* [WHAT NEEDS TO BE DONE]: Output the data in full. Keep every word exact and exclude the pictures.

[Page-level text extractions]
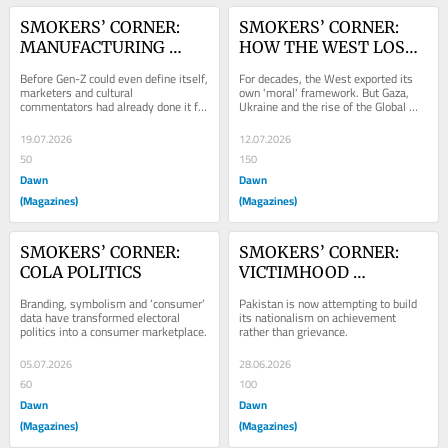
SMOKERS’ CORNER: 
SMOKERS’ CORNER: 
MANUFACTURING 
HOW THE WEST LOST 
GEN-Z
THE NARRATIVE
Before Gen-Z could even define itself, 
For decades, the West exported its 
marketers and cultural 
own 'moral' framework. But Gaza, 
commentators had already done it for 
Ukraine and the rise of the Global 
them.
South have exposed widening 
contradictions.
19.07.2026
12.07.2026
50
150
Dawn
Dawn
(Magazines)
(Magazines)
SMOKERS’ CORNER: 
SMOKERS’ CORNER: 
COLA POLITICS
VICTIMHOOD 
NATIONALISM
Branding, symbolism and ‘consumer’ 
Pakistan is now attempting to build 
data have transformed electoral 
its nationalism on achievement 
politics into a consumer marketplace.
rather than grievance.
05.07.2026
28.06.2026
60
100
Dawn
Dawn
(Magazines)
(Magazines)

* [EXERCISE ANSWER]:
SMOKERS’ CORNER: 
SMOKERS’ CORNER: 
MANUFACTURING 
HOW THE WEST LOST 
GEN-Z
THE NARRATIVE
Before Gen-Z could even define itself, 
For decades, the West exported its 
marketers and cultural 
own 'moral' framework. But Gaza, 
commentators had already done it for 
Ukraine and the rise of the Global 
them.
South have exposed widening 
contradictions.
19.07.2026
12.07.2026
50
150
Dawn
Dawn
(Magazines)
(Magazines)
SMOKERS’ CORNER: 
SMOKERS’ CORNER: 
COLA POLITICS
VICTIMHOOD 
NATIONALISM
Branding, symbolism and ‘consumer’ 
Pakistan is now attempting to build 
data have transformed electoral 
its nationalism on achievement 
politics into a consumer marketplace.
rather than grievance.
05.07.2026
28.06.2026
60
100
Dawn
Dawn
(Magazines)
(Magazines)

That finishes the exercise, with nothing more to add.